*The task*
Using the data below, restate exactly every line from the one with "Удобрения для почвы" up to and including the one with "Le Danemark prévoit d’étendre la". No picture belongs in it.

*Data supplied*
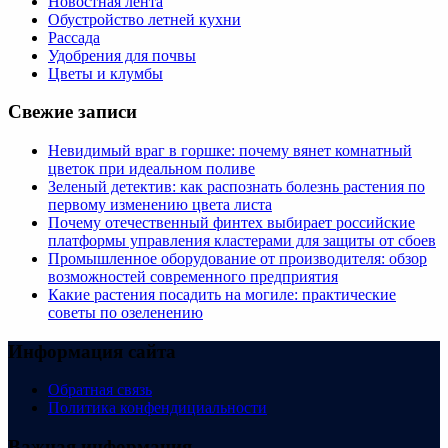
Новостная лента
Обустройство летней кухни
Рассада
Удобрения для почвы
Цветы и клумбы
Свежие записи
Невидимый враг в горшке: почему вянет комнатный
цветок при идеальном поливе
Зеленый детектив: как распознать болезнь растения по
первому изменению цвета листа
Почему отечественный финтех выбирает российские
платформы управления кластерами для защиты от сбоев
Промышленное оборудование от производителя: обзор
возможностей современного предприятия
Какие растения посадить на могиле: практические
советы по озеленению
Информация сайта
Обратная связь
Политика конфендициальности
Важная информация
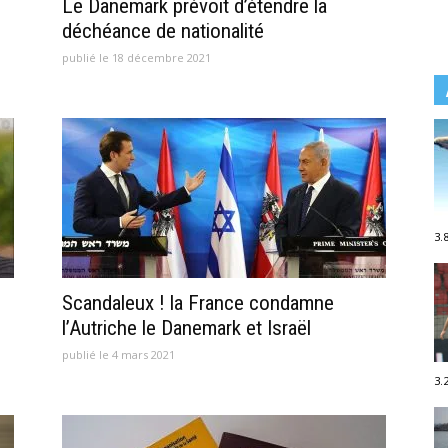
Le Danemark prévoit d’étendre la
déchéance de nationalité
publié le 18 décembre 2021
3.
Scandaleux ! la France condamne
l’Autriche le Danemark et Israël
publié le 4 mars 2021
3.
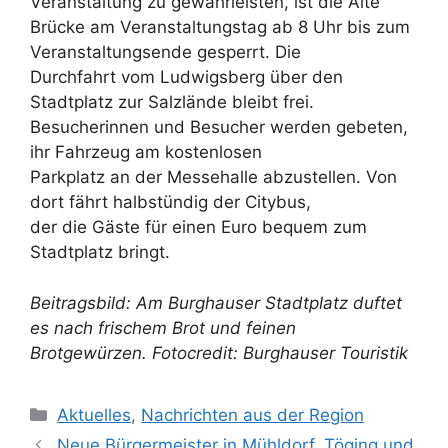
Veranstaltung zu gewährleisten, ist die Alte
Brücke am Veranstaltungstag ab 8 Uhr bis zum
Veranstaltungsende gesperrt. Die
Durchfahrt vom Ludwigsberg über den
Stadtplatz zur Salzlände bleibt frei.
Besucherinnen und Besucher werden gebeten,
ihr Fahrzeug am kostenlosen
Parkplatz an der Messehalle abzustellen. Von
dort fährt halbstündig der Citybus,
der die Gäste für einen Euro bequem zum
Stadtplatz bringt.
Beitragsbild: Am Burghauser Stadtplatz duftet
es nach frischem Brot und feinen
Brotgewürzen. Fotocredit: Burghauser Touristik
Kategorien
Aktuelles
,
Nachrichten aus der Region
Neue Bürgermeister in Mühldorf, Töging und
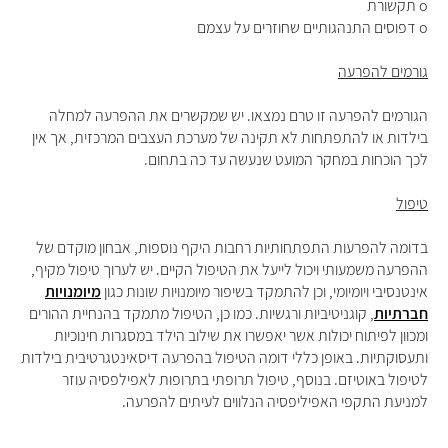
o תקשורת
o דפוסים התנהגותיים שחוזרים על עצמם
גורמים להפרעה
הגורמים להפרעה זו טרם נמצאו. יש שמקשרים את ההפרעה למחלה
בילדות או להתפתחות לא תקינה של מערכת העצבים המרכזית, אך אין
לכך הוכחות במחקר המועט שנעשה עד כה בתחום.
טיפול
בדומה להפרעות התפתחותיות רחבות היקף נוספות, אבחון מוקדם של
ההפרעה משמעותי ויכול לייעל את הטיפול הקיים. יש לערוך טיפול מקיף,
אינטנסיבי ויומיומי, וכן להתמקד בשיפור מיומנויות שונות כגון
מיומנויות
חברתיות
, קוגניטיביות ורגשיות. כמו כן, הטיפול מתמקד בהנחיית ההורים
ומכוון לפיתוח יכולות אשר יאפשרו את שילוב הילד במסגרות חינוכיות
ותעסוקתיות. באופן כללי דומה הטיפול בהפרעה דיסאינטגרטיבית בילדות
לטיפול באוטיזם. בנוסף, טיפול תרופתי בתרופות לאפילפסיה עוזר
למניעת התקפי האפיליפסיה הנלווים לעיתים להפרעה.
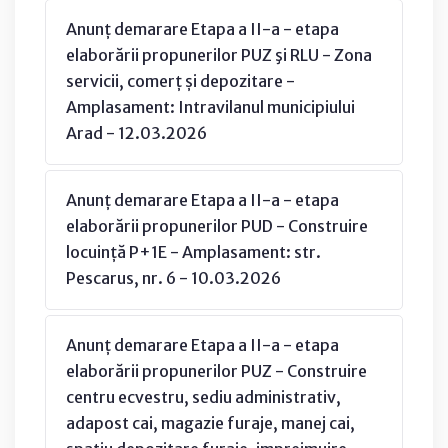
Anunț demarare Etapa a II-a - etapa
elaborării propunerilor PUZ şi RLU - Zona
servicii, comerț și depozitare -
Amplasament: Intravilanul municipiului
Arad - 12.03.2026
Anunț demarare Etapa a II-a - etapa
elaborării propunerilor PUD - Construire
locuință P+1E - Amplasament: str.
Pescarus, nr. 6 - 10.03.2026
Anunț demarare Etapa a II-a - etapa
elaborării propunerilor PUZ - Construire
centru ecvestru, sediu administrativ,
adapost cai, magazie furaje, manej cai,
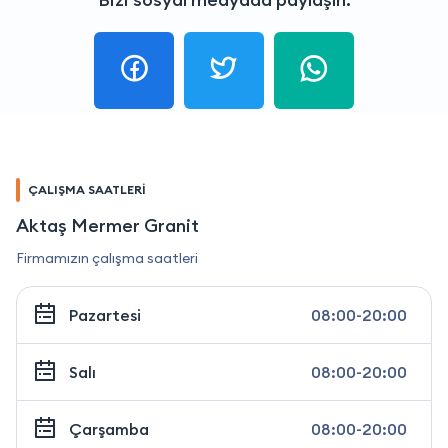
ÇALIŞMA SAATLERİ
Aktaş Mermer Granit
Firmamızın çalışma saatleri
Pazartesi
08:00-20:00
Salı
08:00-20:00
Çarşamba
08:00-20:00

*Answer*
Удобрения для почвы
Цветы и клумбы
Свежие записи
Невидимый враг в горшке: почему вянет комнатный
цветок при идеальном поливе
Зеленый детектив: как распознать болезнь растения по
первому изменению цвета листа
Почему отечественный финтех выбирает российские
платформы управления кластерами для защиты от сбоев
Промышленное оборудование от производителя: обзор
возможностей современного предприятия
Какие растения посадить на могиле: практические
советы по озеленению
Информация сайта
Обратная связь
Политика конфендициальности
Важная информация
Le Danemark prévoit d’étendre la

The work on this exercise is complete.